### Dataset entries
BEGIN
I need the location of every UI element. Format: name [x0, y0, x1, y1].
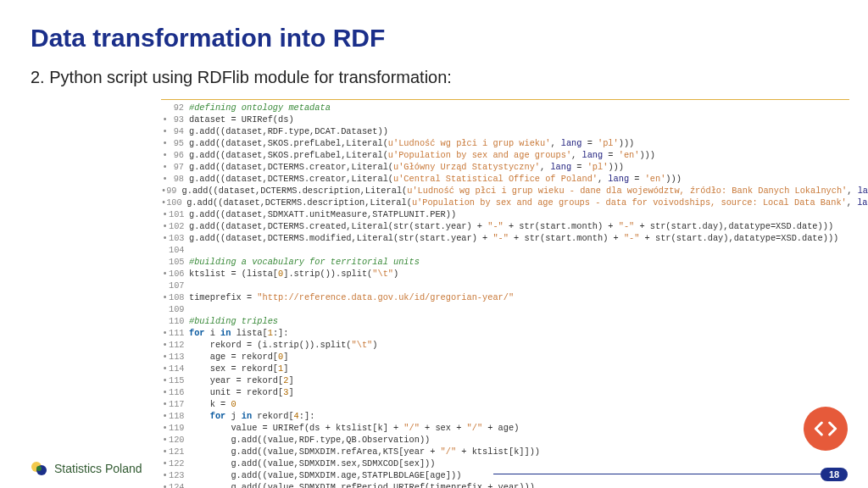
code-line: •93dataset = URIRef(ds): [161, 114, 849, 125]
code-line: •119 value = URIRef(ds + ktslist[k] + "/…: [161, 422, 849, 434]
svg-point-2: [36, 466, 42, 471]
code-line: •124 g.add((value,SDMXDIM.refPeriod,URIR…: [161, 481, 849, 488]
code-line: •121 g.add((value,SDMXDIM.refArea,KTS[ye…: [161, 446, 849, 458]
code-line: •117 k = 0: [161, 398, 849, 410]
code-line: •123 g.add((value,SDMXDIM.age,STATPLBDLA…: [161, 469, 849, 481]
code-line: •94g.add((dataset,RDF.type,DCAT.Dataset)…: [161, 125, 849, 137]
code-line: •97g.add((dataset,DCTERMS.creator,Litera…: [161, 161, 849, 173]
statistics-poland-icon: [31, 459, 49, 478]
code-line: •116 unit = rekord[3]: [161, 386, 849, 398]
code-line: •106ktslist = (lista[0].strip()).split("…: [161, 268, 849, 280]
code-line: •113 age = rekord[0]: [161, 351, 849, 363]
code-line: •95g.add((dataset,SKOS.prefLabel,Literal…: [161, 137, 849, 149]
code-line: •120 g.add((value,RDF.type,QB.Observatio…: [161, 434, 849, 446]
code-line: •96g.add((dataset,SKOS.prefLabel,Literal…: [161, 149, 849, 161]
page-title: Data transformation into RDF: [31, 24, 837, 53]
code-line: •112 rekord = (i.strip()).split("\t"): [161, 339, 849, 351]
code-line: 110#building triples: [161, 315, 849, 327]
footer-rule: [493, 474, 821, 474]
code-line: •98g.add((dataset,DCTERMS.creator,Litera…: [161, 173, 849, 185]
code-line: •100g.add((dataset,DCTERMS.description,L…: [161, 197, 849, 208]
code-line: 109: [161, 303, 849, 315]
page-number: 18: [821, 468, 848, 481]
code-line: •111for i in lista[1:]:: [161, 327, 849, 339]
code-line: •103g.add((dataset,DCTERMS.modified,Lite…: [161, 232, 849, 244]
code-line: •122 g.add((value,SDMXDIM.sex,SDMXCOD[se…: [161, 458, 849, 469]
code-line: •99g.add((dataset,DCTERMS.description,Li…: [161, 185, 849, 197]
code-line: 105#building a vocabulary for territoria…: [161, 256, 849, 268]
page-subtitle: 2. Python script using RDFlib module for…: [31, 68, 837, 87]
code-line: •114 sex = rekord[1]: [161, 363, 849, 374]
code-line: 104: [161, 244, 849, 256]
code-line: •101g.add((dataset,SDMXATT.unitMeasure,S…: [161, 208, 849, 220]
code-line: •118 for j in rekord[4:]:: [161, 410, 849, 422]
code-line: •108timeprefix = "http://reference.data.…: [161, 291, 849, 303]
footer-logo: Statistics Poland: [31, 459, 142, 478]
code-line: •115 year = rekord[2]: [161, 374, 849, 386]
code-line: •102g.add((dataset,DCTERMS.created,Liter…: [161, 220, 849, 232]
slide: Data transformation into RDF 2. Python s…: [0, 0, 868, 488]
code-line: 107: [161, 280, 849, 291]
code-icon: [804, 407, 848, 451]
code-block: 92#defining ontology metadata•93dataset …: [161, 99, 849, 488]
code-line: 92#defining ontology metadata: [161, 102, 849, 114]
footer-logo-text: Statistics Poland: [54, 462, 142, 475]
END
### Exercise
Without the pictures, give every line above again exactly.

### Written reply
I need the location of every UI element. Format: name [x0, y0, x1, y1].
code-line: •93dataset = URIRef(ds): [161, 114, 849, 125]
code-line: •119 value = URIRef(ds + ktslist[k] + "/…: [161, 422, 849, 434]
svg-point-2: [36, 466, 42, 471]
code-line: •124 g.add((value,SDMXDIM.refPeriod,URIR…: [161, 481, 849, 488]
code-line: •121 g.add((value,SDMXDIM.refArea,KTS[ye…: [161, 446, 849, 458]
code-line: •117 k = 0: [161, 398, 849, 410]
code-line: •123 g.add((value,SDMXDIM.age,STATPLBDLA…: [161, 469, 849, 481]
code-line: •94g.add((dataset,RDF.type,DCAT.Dataset)…: [161, 125, 849, 137]
code-line: •97g.add((dataset,DCTERMS.creator,Litera…: [161, 161, 849, 173]
statistics-poland-icon: [31, 459, 49, 478]
code-line: •116 unit = rekord[3]: [161, 386, 849, 398]
code-line: •106ktslist = (lista[0].strip()).split("…: [161, 268, 849, 280]
code-line: •113 age = rekord[0]: [161, 351, 849, 363]
code-line: •95g.add((dataset,SKOS.prefLabel,Literal…: [161, 137, 849, 149]
code-line: •120 g.add((value,RDF.type,QB.Observatio…: [161, 434, 849, 446]
code-line: •96g.add((dataset,SKOS.prefLabel,Literal…: [161, 149, 849, 161]
page-title: Data transformation into RDF: [31, 24, 837, 53]
code-line: •112 rekord = (i.strip()).split("\t"): [161, 339, 849, 351]
code-line: 110#building triples: [161, 315, 849, 327]
footer-rule: [493, 474, 821, 474]
code-line: •98g.add((dataset,DCTERMS.creator,Litera…: [161, 173, 849, 185]
code-line: •100g.add((dataset,DCTERMS.description,L…: [161, 197, 849, 208]
code-line: 109: [161, 303, 849, 315]
page-number: 18: [821, 468, 848, 481]
code-line: •111for i in lista[1:]:: [161, 327, 849, 339]
code-line: •103g.add((dataset,DCTERMS.modified,Lite…: [161, 232, 849, 244]
code-line: •122 g.add((value,SDMXDIM.sex,SDMXCOD[se…: [161, 458, 849, 469]
code-line: •99g.add((dataset,DCTERMS.description,Li…: [161, 185, 849, 197]
code-line: 105#building a vocabulary for territoria…: [161, 256, 849, 268]
page-subtitle: 2. Python script using RDFlib module for…: [31, 68, 837, 87]
code-line: •114 sex = rekord[1]: [161, 363, 849, 374]
code-line: 104: [161, 244, 849, 256]
code-line: •101g.add((dataset,SDMXATT.unitMeasure,S…: [161, 208, 849, 220]
code-line: •118 for j in rekord[4:]:: [161, 410, 849, 422]
code-line: •108timeprefix = "http://reference.data.…: [161, 291, 849, 303]
footer-logo: Statistics Poland: [31, 459, 142, 478]
code-line: •115 year = rekord[2]: [161, 374, 849, 386]
code-line: •102g.add((dataset,DCTERMS.created,Liter…: [161, 220, 849, 232]
slide: Data transformation into RDF 2. Python s…: [0, 0, 868, 488]
code-line: 107: [161, 280, 849, 291]
code-icon: [804, 407, 848, 451]
code-block: 92#defining ontology metadata•93dataset …: [161, 99, 849, 488]
code-line: 92#defining ontology metadata: [161, 102, 849, 114]
footer-logo-text: Statistics Poland: [54, 462, 142, 475]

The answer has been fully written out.